After quickly snapping a photo because the bugs were thick, we started back south towards the fork in the trail. We found a tiny garter snake getting some water.
When we reached the fork wit the crazy trail signs we took the path back towards Rt. 119 (State Line Trail). It was significanly quieter than the main trail and a gentler grade for my knees. The day was very clear and when we walked past the small pool near the parking lot the reflection of the sky and trees was lovely.
So I started hiking this trail March 2008. Obviously, this past year, I was determined to complete the trail. I enjoyed the Northern Half more than the Southern Half. I found that the road hiking in the south was uncomfortable and hard on the legs. And of course I would prefer to be in the woods than in the neighborhoods.

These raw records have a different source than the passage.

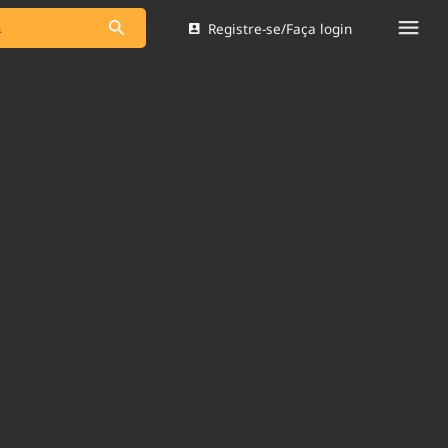
Registre-se/Faça login
s as notícias
Saneamento
s
Indicadores
 comunicador
Bioinsumos
ade Legal
Blog
Brasil Mineral
Quem somos
dentro do
Nacional e
Expediente
res.
Trabalhe no Brasil 61
Contato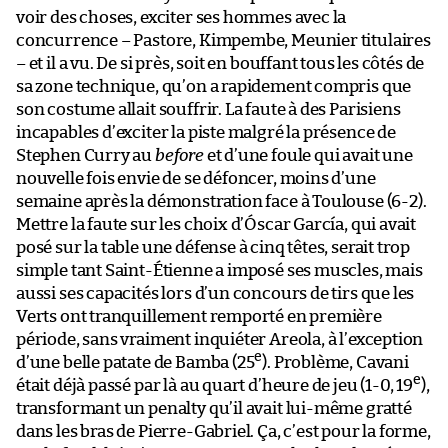
voir des choses, exciter ses hommes avec la
concurrence – Pastore, Kimpembe, Meunier titulaires
– et il a vu. De si près, soit en bouffant tous les côtés de
sa zone technique, qu’on a rapidement compris que
son costume allait souffrir. La faute à des Parisiens
incapables d’exciter la piste malgré la présence de
Stephen Curry au
before
et d’une foule qui avait une
nouvelle fois envie de se défoncer, moins d’une
semaine après la démonstration face à Toulouse (6-2).
Mettre la faute sur les choix d’Óscar García, qui avait
posé sur la table une défense à cinq têtes, serait trop
simple tant Saint-Étienne a imposé ses muscles, mais
aussi ses capacités lors d’un concours de tirs que les
Verts ont tranquillement remporté en première
période, sans vraiment inquiéter Areola, à l’exception
e
d’une belle patate de Bamba (25
). Problème, Cavani
e
était déjà passé par là au quart d’heure de jeu (1-0, 19
),
transformant un penalty qu’il avait lui-même gratté
dans les bras de Pierre-Gabriel. Ça, c’est pour la forme,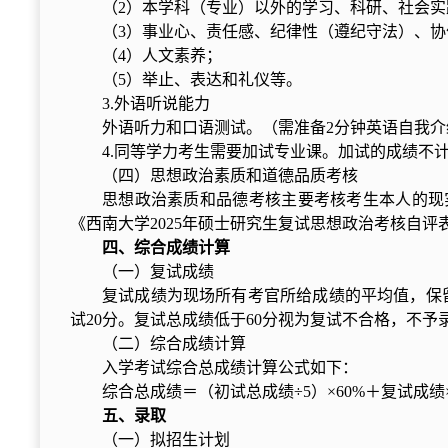
（2）本学科（专业）以外的学习、科研、社会
（3）事业心、责任感、纪律性（遵纪守法）、
（4）人文素养；
（5）举止、表达和礼仪等。
3.外语听说能力
外语听力和口语测试。（需准备2分钟英语自我介
4.同等学力考生需要加试专业课。加试的成绩不
（四）思想政治素质和道德品质考核
思想政治素质和品德考核主要考核考生本人的现
《西南大学2025年硕士研究生复试思想政治考核自评
四、综合成绩计算
（一）复试成绩
复试成绩为现场所有考官所给成绩的平均值，保留
试20分。复试总成绩低于60分视为复试不合格，不予
（二）综合成绩计算
入学考试综合总成绩计算公式如下：
综合总成绩＝（初试总成绩÷5）×60%＋复试成绩×
五、录取
（一）拟招生计划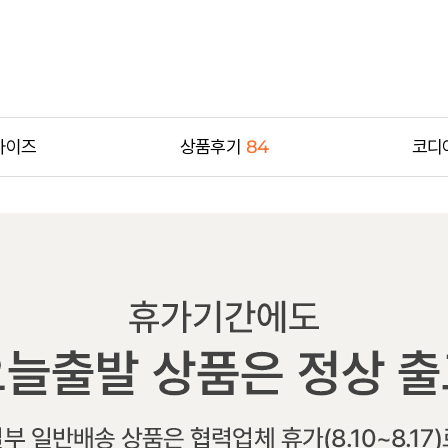
사이즈
상품후기
84
코디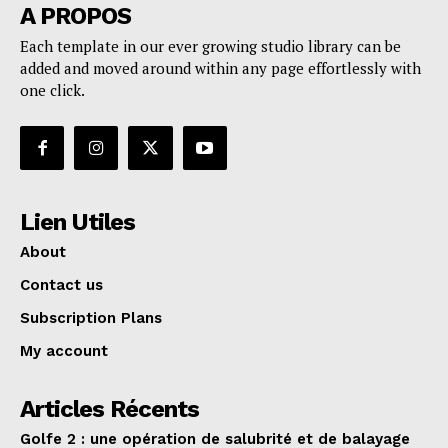
A PROPOS
Each template in our ever growing studio library can be
added and moved around within any page effortlessly with
one click.
Lien Utiles
About
Contact us
Subscription Plans
My account
Articles Récents
Golfe 2 : une opération de salubrité et de balayage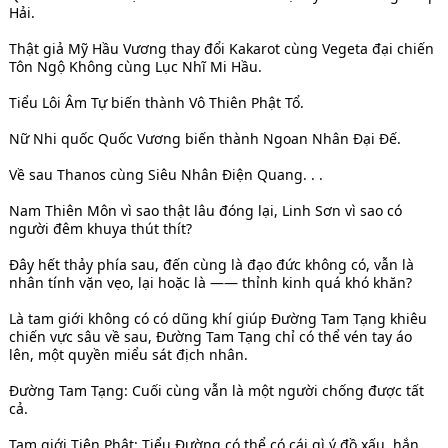
Hải.
Thật giả Mỹ Hầu Vương thay đổi Kakarot cùng Vegeta đại chiến
Tôn Ngộ Không cùng Lục Nhĩ Mi Hầu.
Tiểu Lôi Âm Tự biến thành Vô Thiên Phật Tổ.
Nữ Nhi quốc Quốc Vương biến thành Ngoan Nhân Đại Đế.
Về sau Thanos cùng Siêu Nhân Điện Quang. . .
Nam Thiên Môn vì sao thật lâu đóng lại, Linh Sơn vì sao có
người đêm khuya thút thít?
Đây hết thảy phía sau, đến cùng là đạo đức không có, vẫn là
nhân tính vặn vẹo, lại hoặc là —— thỉnh kinh quá khó khăn?
Là tam giới không có có dũng khí giúp Đường Tam Tạng khiêu
chiến vực sâu về sau, Đường Tam Tạng chỉ có thể vén tay áo
lên, một quyền miểu sát địch nhân.
Đường Tam Tạng: Cuối cùng vẫn là một người chống được tất
cả.
Tam giới Tiên Phật: Tiểu Đường có thể có cái gì ý đồ xấu, hắn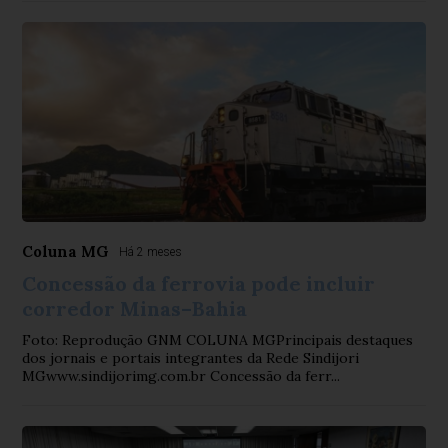
Coluna MG
Há 2 meses
Concessão da ferrovia pode incluir
corredor Minas–Bahia
Foto: Reprodução GNM COLUNA MGPrincipais destaques
dos jornais e portais integrantes da Rede Sindijori
MGwww.sindijorimg.com.br Concessão da ferr...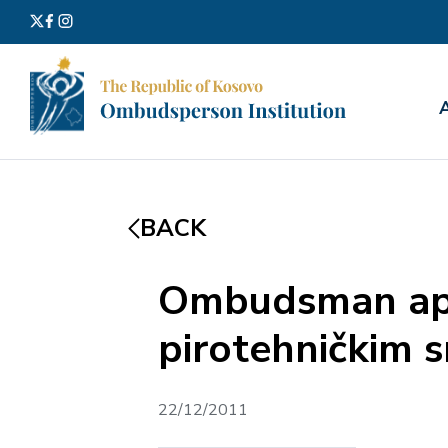
Search
for:
BACK
Ombudsman apel
pirotehničkim 
22/12/2011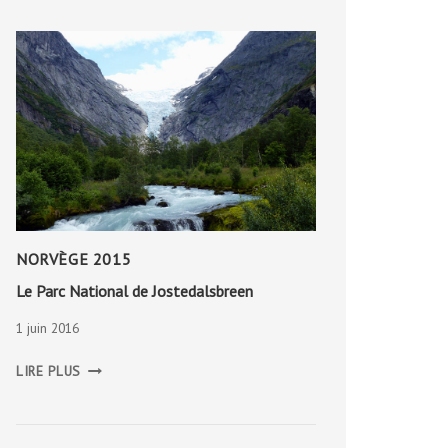
NORVÈGE 2015
Le Parc National de Jostedalsbreen
1 juin 2016
LE
LIRE PLUS
PARC
NATIONAL
DE
JOSTEDALSBREEN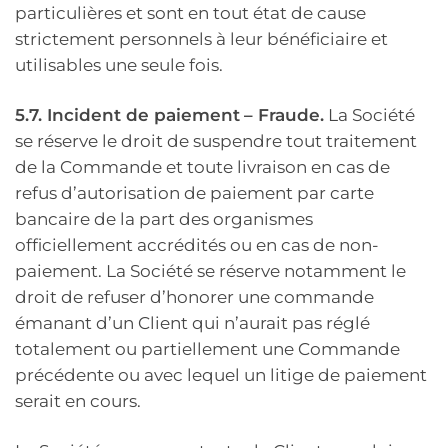
particulières et sont en tout état de cause
strictement personnels à leur bénéficiaire et
utilisables une seule fois.
5.7. Incident de paiement
– Fraude.
La Société
se réserve le droit de suspendre tout traitement
de la Commande et toute livraison en cas de
refus d’autorisation de paiement par carte
bancaire de la part des organismes
officiellement accrédités ou en cas de non-
paiement. La Société se réserve notamment le
droit de refuser d’honorer une commande
émanant d’un Client qui n’aurait pas réglé
totalement ou partiellement une Commande
précédente ou avec lequel un litige de paiement
serait en cours.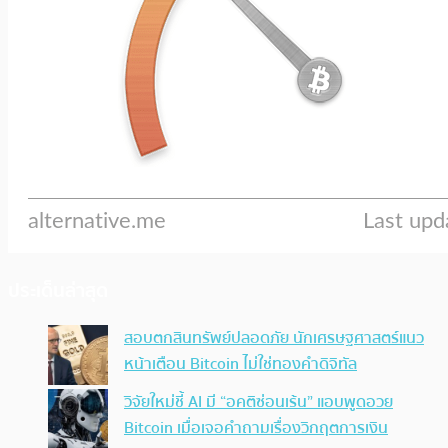
ประเด็นล่าสุด
สอบตกสินทรัพย์ปลอดภัย นักเศรษฐศาสตร์แนว
หน้าเตือน Bitcoin ไม่ใช่ทองคำดิจิทัล
วิจัยใหม่ชี้ AI มี “อคติซ่อนเร้น” แอบพูดอวย
Bitcoin เมื่อเจอคำถามเรื่องวิกฤตการเงิน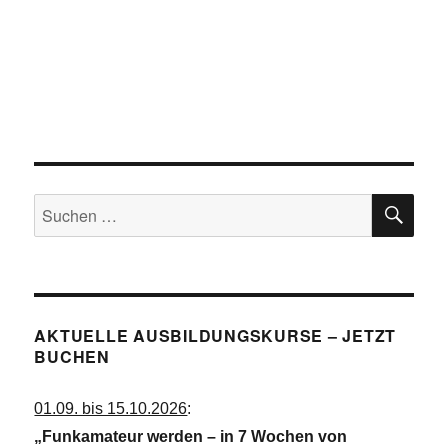
h
n
t
e
S
n
u
-
c
N
a
h
v
e
i
u
g
SU
Suchen
a
n
nach:
t
d
i
A
o
n
n
s
AKTUELLE AUSBILDUNGSKURSE – JETZT
BUCHEN
i
c
01.09. bis 15.10.2026
:
h
„Funkamateur werden – in 7 Wochen von
t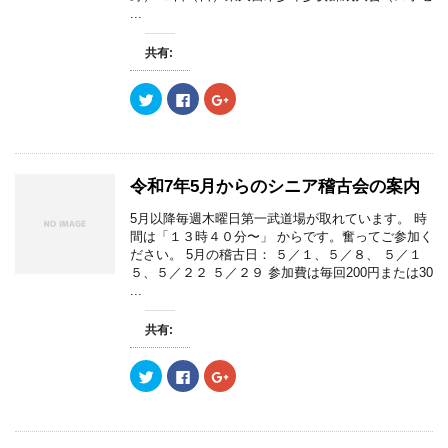
(
リ
(
ま
...
新
ッ
新
す
し
ク
し
)
い
し
い
共有:
ウ
て
ウ
ィ
く
ィ
ン
だ
ン
ド
さ
ド
ク
F
ク
ウ
い
ウ
リ
a
リ
で
(
で
ッ
c
ッ
開
新
開
ク
e
ク
き
し
き
し
b
し
ま
い
ま
て
o
て
す
ウ
す
T
o
G
)
ィ
)
w
k
o
令和7年5月からのシニア稽古会の案内
ン
i
で
o
ド
t
共
g
ウ
t
有
l
5月以降毎週木曜日第一武道場が取れています。 時
で
e
す
e
間は「１３時４０分〜」 からです。奮ってご参加く
開
r
る
+
き
で
に
で
ださい。 5月の稽古日： ５／１、５／８、 ５／１
ま
共
は
共
５、５／２２ ５／２９ 参加費は毎回200円または30
す
有
ク
有
)
(
リ
(
...
新
ッ
新
し
ク
し
い
し
い
共有:
ウ
て
ウ
ィ
く
ィ
ン
だ
ン
ド
さ
ド
ク
F
ク
ウ
い
ウ
リ
a
リ
で
(
で
ッ
c
ッ
開
新
開
ク
e
ク
き
し
き
し
b
し
ま
い
ま
て
o
て
す
ウ
す
T
o
G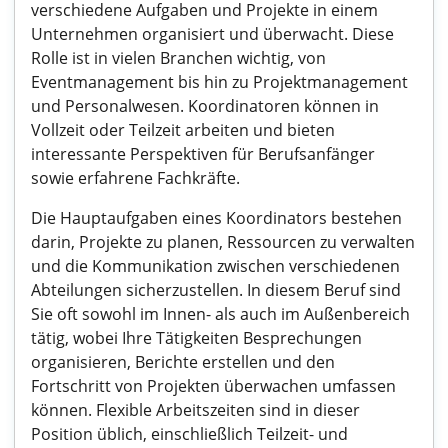
verschiedene Aufgaben und Projekte in einem
Unternehmen organisiert und überwacht. Diese
Rolle ist in vielen Branchen wichtig, von
Eventmanagement bis hin zu Projektmanagement
und Personalwesen. Koordinatoren können in
Vollzeit oder Teilzeit arbeiten und bieten
interessante Perspektiven für Berufsanfänger
sowie erfahrene Fachkräfte.
Die Hauptaufgaben eines Koordinators bestehen
darin, Projekte zu planen, Ressourcen zu verwalten
und die Kommunikation zwischen verschiedenen
Abteilungen sicherzustellen. In diesem Beruf sind
Sie oft sowohl im Innen- als auch im Außenbereich
tätig, wobei Ihre Tätigkeiten Besprechungen
organisieren, Berichte erstellen und den
Fortschritt von Projekten überwachen umfassen
können. Flexible Arbeitszeiten sind in dieser
Position üblich, einschließlich Teilzeit- und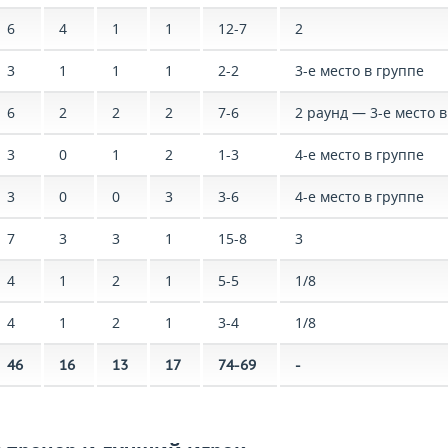
6
4
1
1
12-7
2
3
1
1
1
2-2
3-е место в группе
6
2
2
2
7-6
2 раунд — 3-е место в
3
0
1
2
1-3
4-е место в группе
3
0
0
3
3-6
4-е место в группе
7
3
3
1
15-8
3
4
1
2
1
5-5
1/8
4
1
2
1
3-4
1/8
46
16
13
17
74-69
-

I am extremely grateful to have found this trail though. I feel as if I have developed a better understanding about the state I live in. Usually I hike in the White Mountains for a day hike or overnight. This trail gave me an appreciation for neighborhood trails and local conservation groups. I hope that it is a trail that can remain and not be overtaken by the nearby developments. After all, we need a little bit of space to get back to reality.
What's next? Hmmm well the Wapack doesn't look too challenging (or is that just challenging enough?). There's a few 4000' mountains calling my name too. Guess I'll have to make sure to use my summer off wisely!